Device Association and Resource Allocation for Hierarchical Split Federated Learning in Space-Air-Ground Integrated Network
This addresses resource and data distribution problems for Federated Learning in 6G space-air-ground networks, representing an incremental improvement with a domain-specific focus.
This paper tackles the challenges of resource constraints and unbalanced data distribution for Federated Learning in Space-Air-Ground Integrated Networks by proposing a Hierarchical Split Federated Learning framework and a joint optimization algorithm for device association and resource allocation, which simulation results show can effectively balance training efficiency and model accuracy.
6G facilitates deployment of Federated Learning (FL) in the Space-Air-Ground Integrated Network (SAGIN), yet FL confronts challenges such as resource constrained and unbalanced data distribution.
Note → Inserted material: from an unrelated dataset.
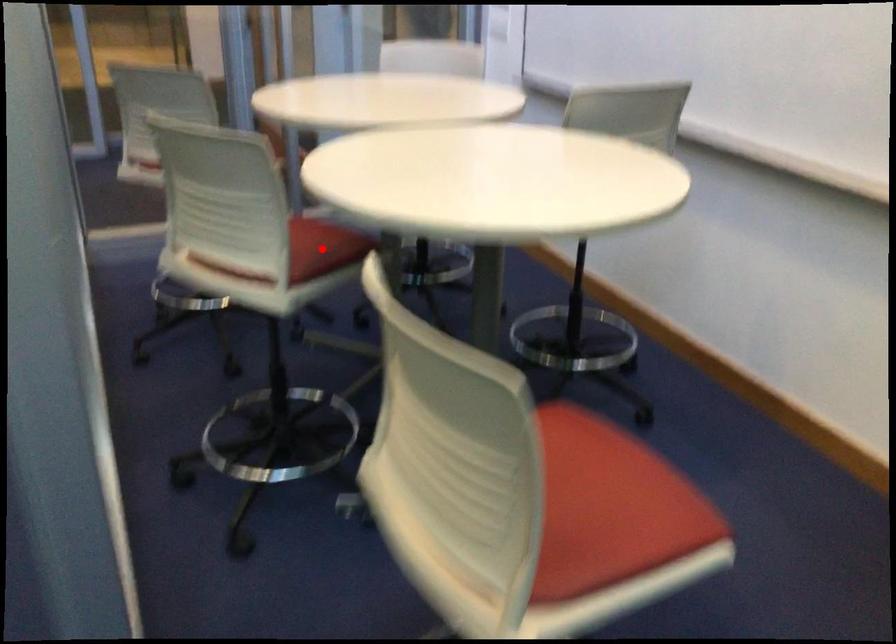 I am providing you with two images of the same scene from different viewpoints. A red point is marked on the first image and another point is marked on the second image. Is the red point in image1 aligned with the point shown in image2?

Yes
To address these issues, this paper proposes a Hierarchical Split Federated Learning (HSFL) framework and derives its upper bound of loss function. To minimize the weighted sum of training loss and latency, we formulate a joint optimization problem that integrates device association, model split layer selection, and resource allocation. We decompose the original problem into several subproblems, where an iterative optimization algorithm for device association and resource allocation based on brute-force split point search is proposed. Simulation results demonstrate that the proposed algorithm can effectively balance training efficiency and model accuracy for FL in SAGIN.